Herein Wild

Review of "Herin Wild" by Northern transmissions. Out September 21, on Fat Possum

Rating 8

When asked to review the new Frankie Rose album, Herein Wild, I replied, “Fuck yeah I’ll review that shit.” I was an instant fan of both The Dum Dum Girls and Vivian Girls the first time their music hit my eardrums. I couldn’t imagine how Ms. Rose’s new album could be anything less than splendid. I was totally correct.

Herein Wild doesn’t waste any time grabbing one’s attention. “You For Me” thumps in with fuzzy guitar and drums until Frankie Rose’s ethereal voice takes over and drifts you into a dreamy pop song that may very well be my favorite on the album. Not to say that the rest of the songs are anything but god damned grand.

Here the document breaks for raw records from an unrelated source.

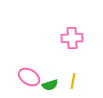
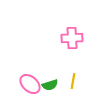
pink ellipse: moved 1 px right, 7 px down; rotated 10 degrees clockwise
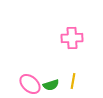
green semicircle: moved 1 px right
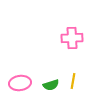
pink ellipse: moved 10 px left, 1 px up; rotated 50 degrees counterclockwise
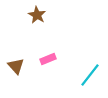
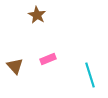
brown triangle: moved 1 px left
cyan line: rotated 55 degrees counterclockwise
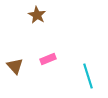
cyan line: moved 2 px left, 1 px down
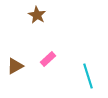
pink rectangle: rotated 21 degrees counterclockwise
brown triangle: rotated 42 degrees clockwise
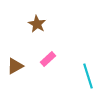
brown star: moved 9 px down
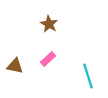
brown star: moved 12 px right
brown triangle: rotated 42 degrees clockwise
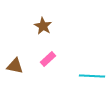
brown star: moved 6 px left, 2 px down
cyan line: moved 4 px right; rotated 70 degrees counterclockwise
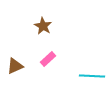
brown triangle: rotated 36 degrees counterclockwise
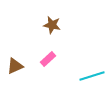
brown star: moved 9 px right, 1 px up; rotated 18 degrees counterclockwise
cyan line: rotated 20 degrees counterclockwise
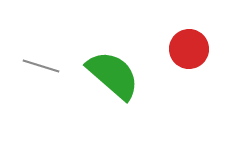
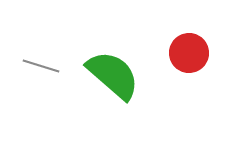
red circle: moved 4 px down
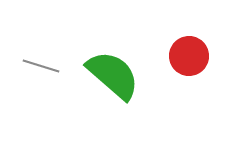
red circle: moved 3 px down
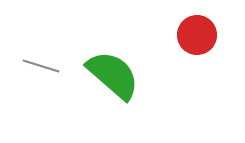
red circle: moved 8 px right, 21 px up
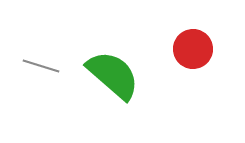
red circle: moved 4 px left, 14 px down
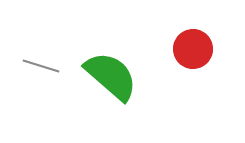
green semicircle: moved 2 px left, 1 px down
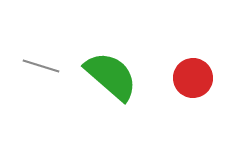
red circle: moved 29 px down
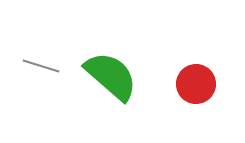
red circle: moved 3 px right, 6 px down
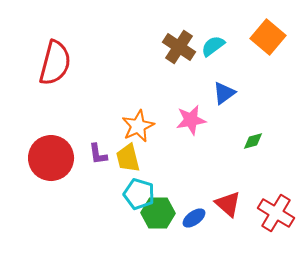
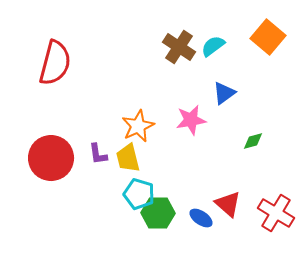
blue ellipse: moved 7 px right; rotated 70 degrees clockwise
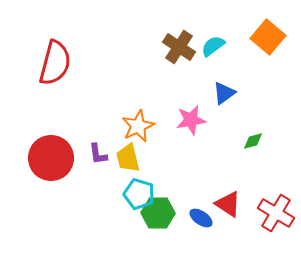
red triangle: rotated 8 degrees counterclockwise
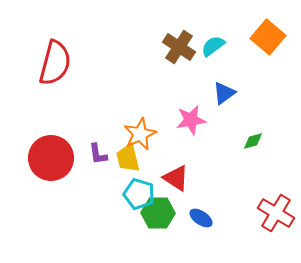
orange star: moved 2 px right, 8 px down
red triangle: moved 52 px left, 26 px up
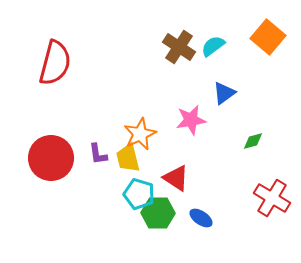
red cross: moved 4 px left, 15 px up
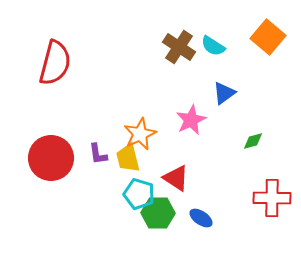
cyan semicircle: rotated 110 degrees counterclockwise
pink star: rotated 16 degrees counterclockwise
red cross: rotated 30 degrees counterclockwise
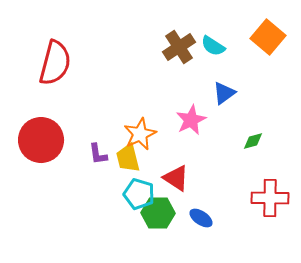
brown cross: rotated 24 degrees clockwise
red circle: moved 10 px left, 18 px up
red cross: moved 2 px left
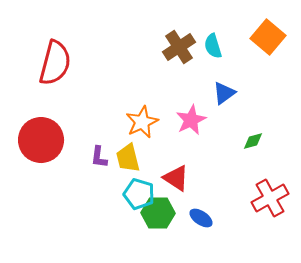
cyan semicircle: rotated 40 degrees clockwise
orange star: moved 2 px right, 12 px up
purple L-shape: moved 1 px right, 3 px down; rotated 15 degrees clockwise
red cross: rotated 30 degrees counterclockwise
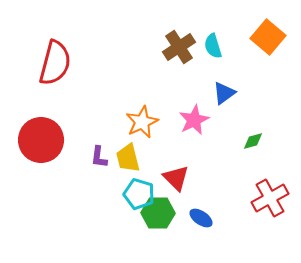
pink star: moved 3 px right
red triangle: rotated 12 degrees clockwise
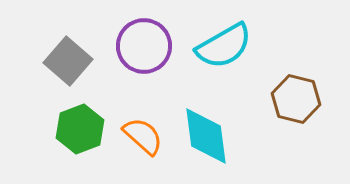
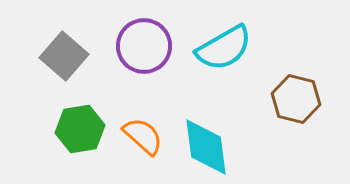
cyan semicircle: moved 2 px down
gray square: moved 4 px left, 5 px up
green hexagon: rotated 12 degrees clockwise
cyan diamond: moved 11 px down
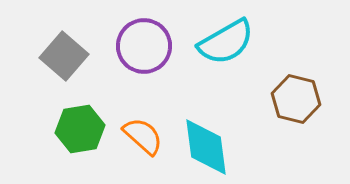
cyan semicircle: moved 2 px right, 6 px up
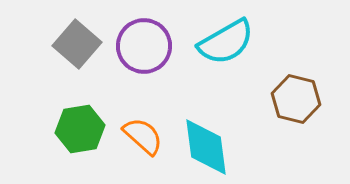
gray square: moved 13 px right, 12 px up
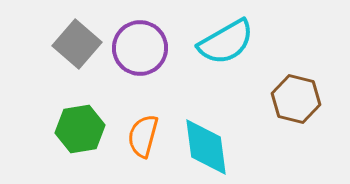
purple circle: moved 4 px left, 2 px down
orange semicircle: rotated 117 degrees counterclockwise
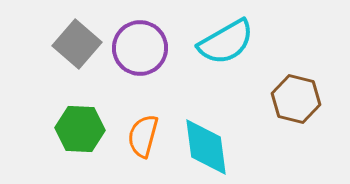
green hexagon: rotated 12 degrees clockwise
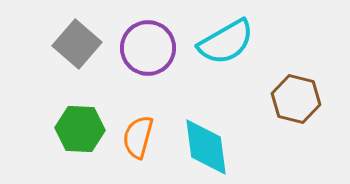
purple circle: moved 8 px right
orange semicircle: moved 5 px left, 1 px down
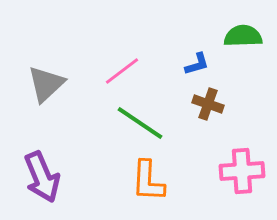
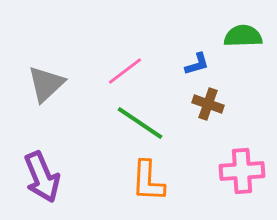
pink line: moved 3 px right
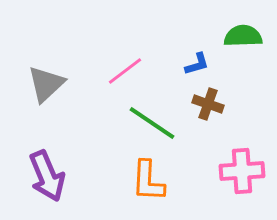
green line: moved 12 px right
purple arrow: moved 5 px right, 1 px up
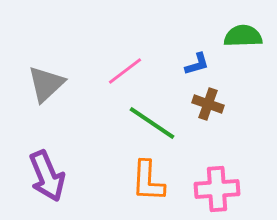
pink cross: moved 25 px left, 18 px down
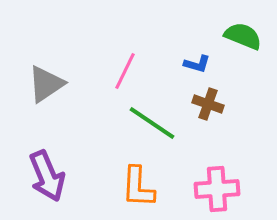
green semicircle: rotated 24 degrees clockwise
blue L-shape: rotated 32 degrees clockwise
pink line: rotated 27 degrees counterclockwise
gray triangle: rotated 9 degrees clockwise
orange L-shape: moved 10 px left, 6 px down
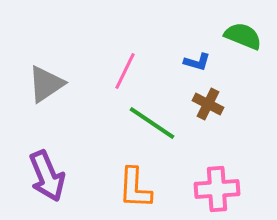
blue L-shape: moved 2 px up
brown cross: rotated 8 degrees clockwise
orange L-shape: moved 3 px left, 1 px down
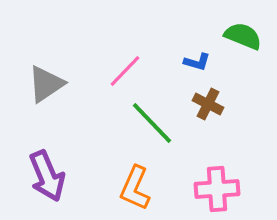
pink line: rotated 18 degrees clockwise
green line: rotated 12 degrees clockwise
orange L-shape: rotated 21 degrees clockwise
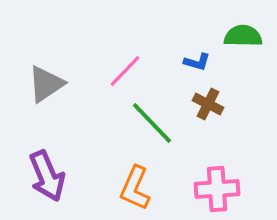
green semicircle: rotated 21 degrees counterclockwise
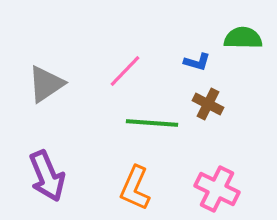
green semicircle: moved 2 px down
green line: rotated 42 degrees counterclockwise
pink cross: rotated 30 degrees clockwise
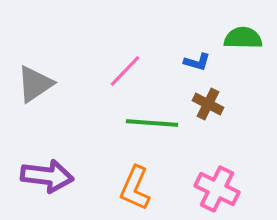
gray triangle: moved 11 px left
purple arrow: rotated 60 degrees counterclockwise
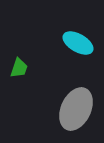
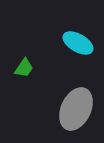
green trapezoid: moved 5 px right; rotated 15 degrees clockwise
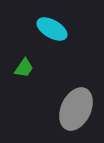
cyan ellipse: moved 26 px left, 14 px up
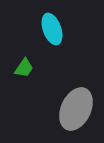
cyan ellipse: rotated 40 degrees clockwise
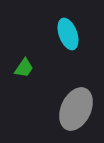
cyan ellipse: moved 16 px right, 5 px down
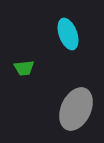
green trapezoid: rotated 50 degrees clockwise
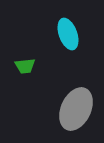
green trapezoid: moved 1 px right, 2 px up
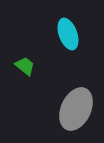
green trapezoid: rotated 135 degrees counterclockwise
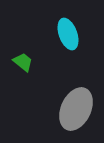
green trapezoid: moved 2 px left, 4 px up
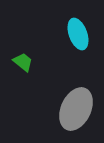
cyan ellipse: moved 10 px right
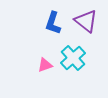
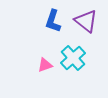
blue L-shape: moved 2 px up
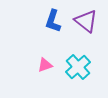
cyan cross: moved 5 px right, 9 px down
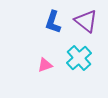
blue L-shape: moved 1 px down
cyan cross: moved 1 px right, 9 px up
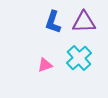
purple triangle: moved 2 px left, 1 px down; rotated 40 degrees counterclockwise
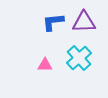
blue L-shape: rotated 65 degrees clockwise
pink triangle: rotated 21 degrees clockwise
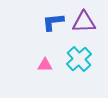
cyan cross: moved 1 px down
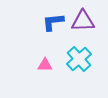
purple triangle: moved 1 px left, 1 px up
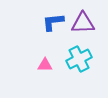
purple triangle: moved 2 px down
cyan cross: rotated 15 degrees clockwise
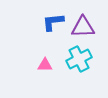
purple triangle: moved 4 px down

The album’s opening track leans a bit more towards Frankie Rose’s past endeavors whereas the rest of the album is more celestial 80’s in its sound. Song after song succeeds endlessly with light, poppy, well-structured and produced songs. With this light, airy sound comes an undertone of questioning melancholy that can’t help make one wonder if Frankie Rose is writing this album in a time of transitions and searching.

The album takes a break from the more poppy beat driven songs and dips into more ambient sadness with “Cliffs As High,” a truly haunting and beautiful song that gives the album depth. As does the closing track “Requiem,” which showcases how great Rose’s songwriting is because the lilting vocals are supported by only acoustic guitar, cello and and trumpet. It’s a great choice to end the album for it makes the listener realize that Herein Wild is an album with many levels that one can not fully grasp with one simple listen.